# My Butt Hurts! (Saddle Position)



## rwgunn3 (Nov 19, 2011)

I just read the whole "where's my saddle supposed to be touching me thread" but would like a little more advice. Long story short, I think my bike is too big. Since I have gotten it (second hand... pre-owned, but not used), I have only adjusted height. Over the past month I've ridden several times on the road with pain in the "sit bones" but figured I was just going to have to let my body get used to riding (to no avail). I just got a KK Road Machine and put my first real workout in this morning, and I"ve been in pain ever since. From the previous thread, I gather that the front end of the saddle needs to be adjusted up.

My question is, is this bike too big and what can I do to make it fit? How far forward can I move the saddle? Is a new seat post in order?

Bike:
2006 Specialized Allez Triple
Large (56.5cm top tube)
Set back seat post?
Specialized BodyGeometry Saddle (is this junk?)

Me:
5'9" with a sore butt, but wants to ride more.

I'm trying to post the pic using picasa, don't know if it's going to work...
Nope. Upload to gallery?


----------



## RJP Diver (Jul 2, 2010)

rwgunn3 said:


> My question is, is this bike too big and what can I do to make it fit? How far forward can I move the saddle? Is a new seat post in order?
> 
> Bike:
> 2006 Specialized Allez Triple
> ...


No way to tell from just a pic of the bike and your height, but a "Large" frame (56 from Spec) sounds like it _might_ be too large for someone who - at 5'9" - is _not_ large.

BTW - are you wearing good cycling shorts, without anything else between you and the shorts?


----------



## rwgunn3 (Nov 19, 2011)

RJP Diver said:


> No way to tell from just a pic of the bike and your height, but a "Large" frame (56 from Spec) sounds like it _might_ be too large for someone who - at 5'9" - is _not_ large.
> 
> BTW - are you wearing good cycling shorts, without anything else between you and the shorts?

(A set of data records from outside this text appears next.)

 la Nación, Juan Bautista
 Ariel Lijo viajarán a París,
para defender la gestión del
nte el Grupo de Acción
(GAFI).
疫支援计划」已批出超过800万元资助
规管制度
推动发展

Bellwether (that I've had for years, lots of road miles but all on a Mountain Bike) and Pearl Izumi Quest (both around $50... not wearing them at the same time) and Chamois Butt'r.

As mentioned before, this was my first workout on the trainer, and I'm using a home-made riser for the front... I may have had the bike angled down slightly, exacerbating the problem.


----------



## scryan (Jan 24, 2011)

What you want is the two bones of your butt to be the same width apart as the centers of the two pads on the back of the seat. This way your supporting yourself by your skeleton, not by tender fleshy bits and organs. 

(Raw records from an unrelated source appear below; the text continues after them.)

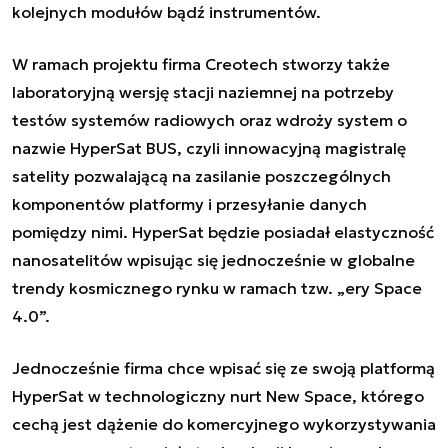
kolejnych modułów bądź instrumentów.
W ramach projektu firma Creotech stworzy także
laboratoryjną wersję stacji naziemnej na potrzeby
testów systemów radiowych oraz wdroży system o
nazwie HyperSat BUS, czyli innowacyjną magistralę
satelity pozwalającą na zasilanie poszczególnych
komponentów platformy i przesyłanie danych
pomiędzy nimi. HyperSat będzie posiadał elastyczność
nanosatelitów wpisując się jednocześnie w globalne
trendy kosmicznego rynku w ramach tzw. „ery Space
4.0”.
Jednocześnie firma chce wpisać się ze swoją platformą
HyperSat w technologiczny nurt New Space, którego
cechą jest dążenie do komercyjnego wykorzystywania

Mine just so happen to be the same width as the edge of my wallet (really not sure how I figured that out... but handy measuring tape at the bike shop, lol)

I have heard some people say if you get a thicker piece of cardboard and put it on a flat hard surface then sit on it (perhaps sit down slightly hard) your sit bones will leave an imprint you can measure.

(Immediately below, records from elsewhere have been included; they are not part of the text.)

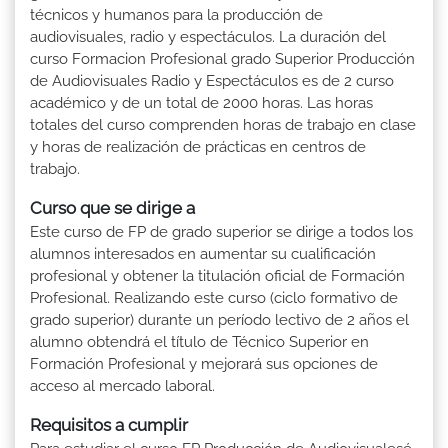
técnicos y humanos para la producción de
audiovisuales, radio y espectáculos. La duración del
curso Formacion Profesional grado Superior Producción
de Audiovisuales Radio y Espectáculos es de 2 curso
académico y de un total de 2000 horas. Las horas
totales del curso comprenden horas de trabajo en clase
y horas de realización de prácticas en centros de
trabajo.
Curso que se dirige a
Este curso de FP de grado superior se dirige a todos los
alumnos interesados en aumentar su cualificación
profesional y obtener la titulación oficial de Formación
Profesional. Realizando este curso (ciclo formativo de
grado superior) durante un período lectivo de 2 años el
alumno obtendrá el título de Técnico Superior en
Formación Profesional y mejorará sus opciones de
acceso al mercado laboral.
Requisitos a cumplir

Normally you want level, which looks good.

Forward and backward is dependent on leg length to properly position your knees above the crank... but when it is near, but slightly off you will automatically adjust your position so that moving the saddle forward will push you back into more making you sit further back, while moving it back will pull you forward on it, which can cause pain if you are sitting closer to the middle where the saddle is too narrow to support you.


----------



## Newnan3 (Jul 8, 2011)

I tilt my seat ever so slightly forward. YMMV


----------



## AndrwSwitch (May 28, 2009)

Where you choose to put your hands on a ride can be a good guide.

If my handlebars are too far away from me, I tend to ride the corners or flats most of the time. If a bike is too small, I'm on the hoods and still feel cramped.

If your handlebars are too far away, there are a couple of things you can do - raise them, or use a shorter stem. IME, 80mm is too short. 90mm is fine. So if I find I can't get my handlebars close enough on a bike and I'm already using a 90mm stem, the bike is too big for me.

I generally try to address one fit problem at a time. They influence each other, so you may find you have to revisit some.


----------



## cyclesport45 (Dec 10, 2007)

AndrwSwitch said:


> Where you choose to put your hands on a ride can be a good guide.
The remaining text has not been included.